> Aim of the task: Search the records for the word "Christmas". Copy every line where it appears.

:: Available data ::

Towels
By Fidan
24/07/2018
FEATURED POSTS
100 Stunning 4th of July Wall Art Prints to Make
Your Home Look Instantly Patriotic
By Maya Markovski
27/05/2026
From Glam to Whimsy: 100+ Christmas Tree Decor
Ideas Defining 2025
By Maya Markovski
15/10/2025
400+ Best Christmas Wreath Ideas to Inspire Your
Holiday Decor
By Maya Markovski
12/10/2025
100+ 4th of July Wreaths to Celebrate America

:::
:: Available data ::

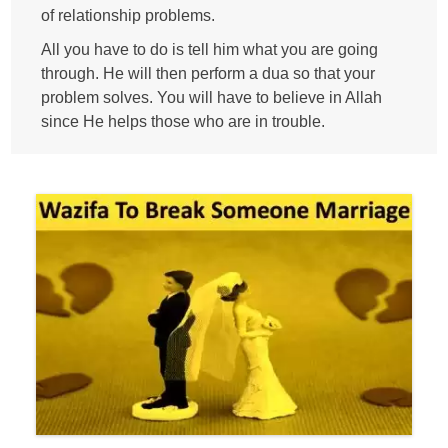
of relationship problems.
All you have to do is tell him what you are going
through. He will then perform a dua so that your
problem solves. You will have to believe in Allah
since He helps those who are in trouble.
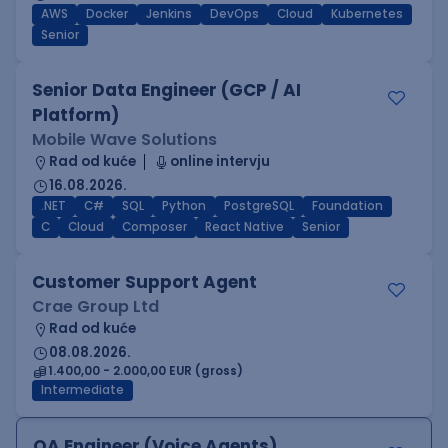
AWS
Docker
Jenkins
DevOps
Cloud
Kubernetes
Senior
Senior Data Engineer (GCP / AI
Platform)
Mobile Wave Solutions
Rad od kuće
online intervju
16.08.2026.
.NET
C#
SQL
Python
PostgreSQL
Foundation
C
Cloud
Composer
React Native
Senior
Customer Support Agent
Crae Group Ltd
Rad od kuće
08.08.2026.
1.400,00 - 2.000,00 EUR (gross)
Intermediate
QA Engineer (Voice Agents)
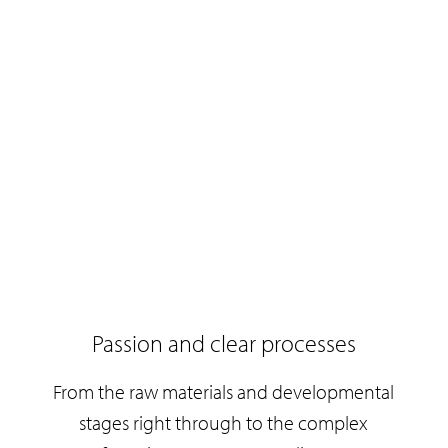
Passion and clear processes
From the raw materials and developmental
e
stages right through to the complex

:::

> Reply to the task:
From Glam to Whimsy: 100+ Christmas Tree Decor
400+ Best Christmas Wreath Ideas to Inspire Your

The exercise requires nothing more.